Let's learn how to make a call to the Erlang math library, which doesn't appear to have an equivalent in Elixir. The documentation for the Erlang Math library is available for us to look at. I urge you to look at it to see what Erlang documentation looks like. You may notice that the Elixir documentation appears to be significantly better than the Erlang documentation.
The documentation for the
math module doesn't even have a description of what these functions do, although I can guess at many of them from the name. In clicking around, I've found that some other modules have much better documentation, so I'm not sure why the
math module is so poorly documented. Even in when looking at the Erlang modules with better documentation, I find that the documentation standards in Elixir are much higher.
Erlang modules are all lower-case, so when you refer to an Erlang module, you refer to it as a lower-case atom. All modules in Erlang are referred to using atoms. I think one of the reasons Elixir wants modules to be upper-case is so they won't conflict with the Erlang modules. After all, Elixir modules are translated into Erlang VM modules during compilation, so they too are referred to in the compiled code using an atom.

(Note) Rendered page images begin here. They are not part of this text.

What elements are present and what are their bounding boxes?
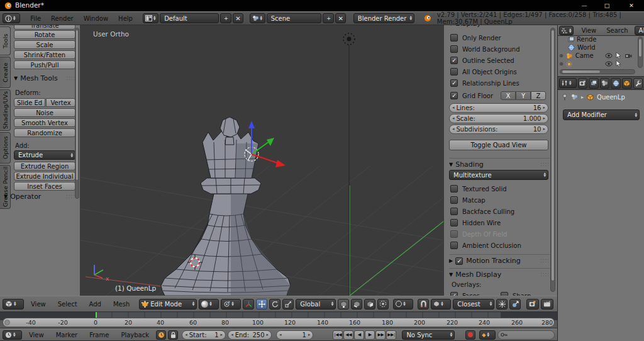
scene-type-dropdown[interactable]: ▲▼	[250, 13, 265, 23]
prev-keyframe-button[interactable]: ◀◀	[343, 330, 353, 340]
increment-arrow-icon[interactable]: ▸	[308, 333, 311, 337]
selectability-cursor-icon[interactable]	[616, 52, 621, 59]
outliner-menu-search[interactable]: Search	[601, 27, 633, 34]
play-button[interactable]: ▶	[365, 330, 375, 340]
renderability-camera-icon[interactable]	[625, 53, 632, 59]
active-keying-set-field[interactable]	[497, 330, 555, 340]
outliner-row-camera[interactable]: ⊕ Came	[559, 52, 594, 60]
axis-y-toggle[interactable]: Y	[516, 91, 531, 100]
editor-type-timeline-dropdown[interactable]: ▲▼	[3, 330, 22, 340]
jump-to-start-button[interactable]: |◀◀	[333, 330, 343, 340]
manipulator-rotate-toggle[interactable]	[269, 299, 280, 310]
object-crumb-icon[interactable]	[587, 94, 594, 101]
tab-world-icon[interactable]	[611, 78, 621, 89]
grid-scale-field[interactable]: ◂ Scale: 1.000 ▸	[449, 114, 548, 123]
tab-options[interactable]: Options	[0, 132, 11, 164]
snap-target-dropdown[interactable]: Closest ▲▼	[453, 299, 494, 310]
v3d-menu-select[interactable]: Select	[53, 301, 82, 308]
end-frame-field[interactable]: ◂ End: 250 ▸	[228, 330, 272, 340]
tab-modifiers-icon[interactable]	[633, 78, 643, 89]
tab-render-layers-icon[interactable]	[589, 78, 599, 89]
tab-create[interactable]: Create	[0, 57, 11, 88]
tool-shrink-fatten-button[interactable]: Shrink/Fatten	[14, 50, 75, 59]
minimize-button[interactable]: —	[576, 0, 592, 11]
outliner-hscrollbar[interactable]	[560, 69, 635, 74]
mode-dropdown[interactable]: Edit Mode ▲▼	[139, 299, 197, 310]
current-frame-field[interactable]: ◂ 1 ▸	[276, 330, 313, 340]
decrement-arrow-icon[interactable]: ◂	[279, 333, 282, 337]
check-hidden-wire[interactable]: Hidden Wire	[450, 219, 501, 226]
editor-type-outliner-dropdown[interactable]: ▲▼	[559, 26, 574, 35]
manipulator-translate-toggle[interactable]	[256, 299, 267, 310]
tool-translate-button[interactable]: Translate	[14, 25, 75, 30]
vertex-slide-button[interactable]: Vertex	[46, 98, 75, 107]
checkbox-icon[interactable]	[455, 257, 463, 265]
tab-grease-pencil[interactable]: Grease Pencil	[0, 165, 11, 209]
extrude-individual-button[interactable]: Extrude Individual	[14, 172, 75, 181]
layout-add-button[interactable]: ＋	[220, 13, 231, 23]
inset-faces-button[interactable]: Inset Faces	[14, 182, 75, 191]
maximize-button[interactable]: □	[599, 0, 615, 11]
axis-x-toggle[interactable]: X	[501, 91, 516, 100]
layout-type-dropdown[interactable]: ▲▼	[143, 13, 158, 23]
smooth-vertex-button[interactable]: Smooth Vertex	[14, 118, 75, 127]
randomize-button[interactable]: Randomize	[14, 128, 75, 137]
scene-add-button[interactable]: ＋	[323, 13, 334, 23]
scene-crumb-icon[interactable]	[571, 94, 578, 100]
tab-scene-icon[interactable]	[600, 78, 610, 89]
preview-range-toggle[interactable]	[156, 330, 166, 340]
expand-icon[interactable]: ⊕	[559, 61, 564, 67]
check-outline-selected[interactable]: Outline Selected	[450, 57, 514, 64]
check-matcap[interactable]: Matcap	[450, 196, 486, 204]
add-modifier-dropdown[interactable]: Add Modifier ▲▼	[563, 109, 640, 120]
render-engine-dropdown[interactable]: Blender Render ▲▼	[353, 13, 414, 23]
snap-align-rotation-toggle[interactable]	[509, 299, 521, 310]
close-button[interactable]: ✕	[623, 0, 640, 11]
tab-tools[interactable]: Tools	[0, 26, 11, 55]
noise-button[interactable]: Noise	[14, 108, 75, 117]
auto-keyframe-record-button[interactable]	[465, 330, 475, 340]
outliner-menu-view[interactable]: View	[576, 27, 601, 34]
jump-to-end-button[interactable]: ▶▶|	[386, 330, 396, 340]
motion-tracking-panel-header[interactable]: ▶ Motion Tracking ::::	[449, 254, 550, 265]
face-select-mode-button[interactable]	[364, 299, 375, 310]
display-panel-header[interactable]: ▼ Display	[449, 25, 550, 28]
increment-arrow-icon[interactable]: ▸	[221, 333, 223, 337]
pin-icon[interactable]	[562, 94, 568, 101]
snap-magnet-toggle[interactable]	[418, 299, 429, 310]
tool-push-pull-button[interactable]: Push/Pull	[14, 60, 75, 69]
visibility-eye-icon[interactable]	[605, 61, 613, 67]
tool-rotate-button[interactable]: Rotate	[14, 30, 75, 39]
tl-menu-view[interactable]: View	[24, 332, 49, 338]
check-only-render[interactable]: Only Render	[450, 34, 501, 42]
check-grid-floor[interactable]: Grid Floor	[450, 92, 493, 99]
editor-type-info-dropdown[interactable]: ▲▼	[3, 13, 20, 23]
scene-name-field[interactable]: Scene	[267, 13, 322, 23]
selectability-cursor-icon[interactable]	[616, 60, 621, 67]
v3d-menu-mesh[interactable]: Mesh	[108, 301, 135, 308]
limit-to-visible-toggle[interactable]	[377, 299, 389, 310]
av-sync-dropdown[interactable]: No Sync ▲▼	[402, 330, 455, 340]
slide-edge-button[interactable]: Slide Ed	[14, 98, 45, 107]
snap-element-dropdown[interactable]: ▲▼	[431, 299, 451, 310]
increment-arrow-icon[interactable]: ▸	[543, 116, 545, 121]
editor-type-properties-dropdown[interactable]: ▲▼	[559, 78, 577, 88]
menu-render[interactable]: Render	[46, 15, 79, 22]
v3d-menu-add[interactable]: Add	[84, 301, 106, 308]
pivot-center-dropdown[interactable]: ▲▼	[221, 299, 241, 310]
visibility-eye-icon[interactable]	[605, 53, 613, 59]
tl-menu-marker[interactable]: Marker	[51, 332, 83, 338]
menu-file[interactable]: File	[25, 15, 46, 22]
viewport-3d[interactable]: x User Ortho (1) QueenLp	[80, 25, 443, 296]
increment-arrow-icon[interactable]: ▸	[543, 127, 545, 131]
outliner-row-renderlayer[interactable]: Rende	[568, 35, 597, 43]
check-textured-solid[interactable]: Textured Solid	[450, 185, 507, 193]
tool-scale-button[interactable]: Scale	[14, 40, 75, 49]
toggle-quad-view-button[interactable]: Toggle Quad View	[449, 140, 548, 150]
opengl-render-button[interactable]	[526, 299, 539, 310]
axis-z-toggle[interactable]: Z	[531, 91, 546, 100]
tl-menu-playback[interactable]: Playback	[116, 332, 154, 338]
operator-panel-header[interactable]: ▼ Operator ::::	[4, 193, 75, 201]
grid-subdivisions-field[interactable]: ◂ Subdivisions: 10 ▸	[449, 125, 548, 134]
v3d-menu-view[interactable]: View	[26, 301, 51, 308]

Here's an example of calling the
math.sin functions in Elixir. It doesn't look all that different from calls to Elixir functions, with the biggest difference being that an atom is used to reference the module.
iex> :math.pow(3, 3) 27.0 iex> :math.pow(3, 4) 81.0 iex> :math.sin(0.5) 0.479425538604203 iex> :math.sin(180) -0.8011526357338304 iex> :math.sin(580) 0.9300838049771285 iex> :math.sin(360) 0.9589157234143065 iex> :math.sin(1) 0.8414709848078965 iex> :math.sin(0) 0.0
By comparing the results to a calculator, I see that
:math.sin/1 expects radians and not degrees, but I never would have known that from reading the Erlang documentation.
Note that you will have to be aware of some of the differences between Elixir and Erlang when you make calls to Erlang. Erlang, for example, doesn't use binaries for strings, but character lists. You have to convert between strings and character lists when interacting with Erlang.
So even though I know nothing very little about the Erlang language, it wasn't difficult to call some of the Erlang library functions. At this point, I don't expect that I will be calling Erlang functions very often, but I probably will have to on rare occasions. I imagine that making calls to Erlang was a lot more common in the early days of Elixir when Elixir had relatively little functionality compared to today, and I suspect that it will slowly become less and less common over the coming years as the Elixir ecosystem continues to improve and libraries continue to be added.
Indeed, it would not be difficult to create an Elixir library that wraps the Elixir math functions. In fact, it would not surprise me if someone has done that already. Let's see... Ah, there we go! With a little searching, I was unable to uncover a Math library for Elixir. The changelog for it shows that it started off as just a simple wrapper around Erlang's math library, but it had some functions added to it later on.